About 10 years ago, Wisconsin started setting phosphorus limits based on the background stream to which a municipality is discharging, Stockman said, noting that the lowest limit he has seen is .04 mg/L for Roberts.
Phosphorus and nitrogen are the culprits that fuel algae blooms on lakes, he noted.
Davy Engineering is currently working with a small community of 400 or 500 people to do a water quality trade. The cost for upgrading the wastewater treatment plant would be about $8 million otherwise, Stockman said.
The Settlers Ridge Development in Elk Mound will present challenges with water supply and water treatment, said Steven Abraham, village president.
The preliminary plan would be to reduce the phosphorus discharge to a certain point with the wastewater treatment plant and then do a water quality trade for the rest, Stockman said.
Water quality trading takes a while to develop. Usually Davy Engineering works with a county where there are arrangements with property owners for land management and stormwater run-off programs, he said.
When the programs are identified, then the water quality credits are defined. The credits usually are not a one-to-one, but may be more like 10 pounds of phosphorus discharged from Elk Mound is equal to 30 pounds of phosphorus that had been reduced from a watershed elsewhere, Stockman said.
The Elk Mound Village Board should take some time to consider the proposal and then put it on an agenda for consideration, he said.
The cost to contract with Davy Engineering to identify ways to reduce the phosphorus discharge would be $40,000 over two years — $15,000 for Phase 3 this year and $25,000 for Phase 4 next year, Stockman said.
Elk Mound Police Chief Chad Weinberger started his report to the village board by saying the police department could use more officers.
In 2021, the Elk Mound Police Department had 928 calls and 952 cases, he said.
Traffic is number one on the list, and ordinance violations are number two, Police Chief Weinberger said.
One of the more unusual cases was a puppy scam last year in which someone paid for a puppy online with a credit card but never did get the dog, he said.
The Internet Crimes Against Children unit also has been working in Elk Mound recently because a person of interest has been hanging out in the area, Police Chief Weinberger said.
In other business, the Elk Mound Village Board:
• Approved renewing for 2022 the Limited Term Employment (LTE) of Elk Mound Police Officer Kyle DeVries. Police Chief Weinberger described DeVries as an “incredible asset” for Elk Mound.
• Approved snowmobile, utility terrain vehicle and all-terrain vehicle trails and routes in the village. The maps will be uploaded to the village’s website.
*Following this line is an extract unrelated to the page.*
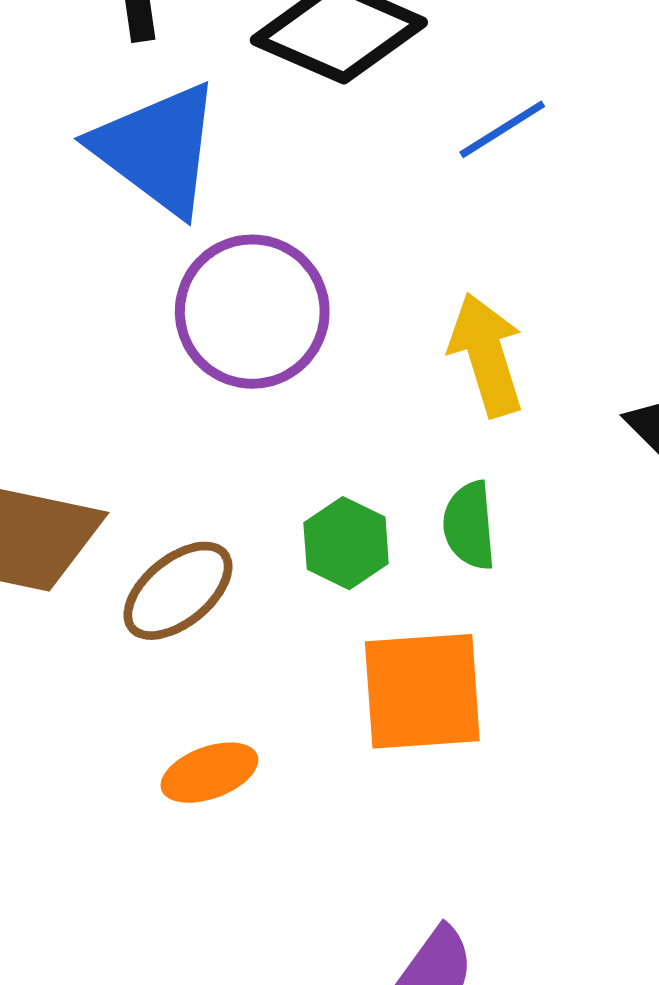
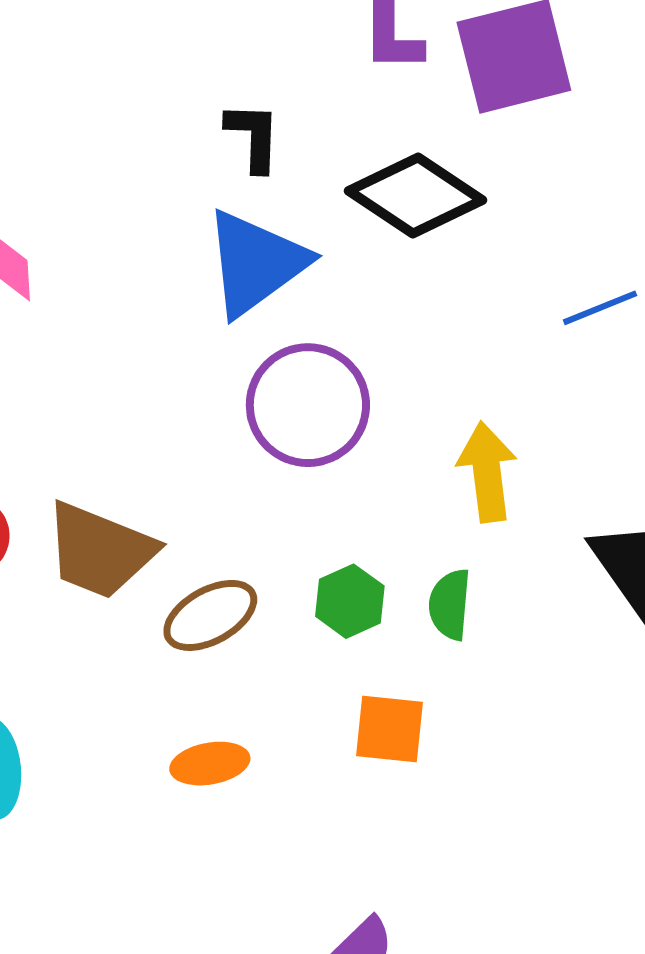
blue line: (502, 129) -> (600, 308), moved
blue triangle: (157, 149) -> (256, 263), turned 37
orange square: (422, 691) -> (389, 729), size x0.7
• Approved name changes for the village park ball fields to Rhude Field and Verl Carlstrom Field. The fields, for identification purposes, are known as Field No. 1, Field No. 2 and Field No. 3. Field No. 1 was named Manny Price Field some years back, said Terry Stamm, village trustee. Field No. 2 was known as Julian Rhude Field, but a second brother has passed away, so Lions Club members believe the field should now be called Rhude Field. The third field should be named Verl Carlstrom Field, he said. Carlstrom was a long-time member of the Elk Mound Lions Club, Stamm said. The Lions Club will pay for all expenses associated with naming the ball fields, he said.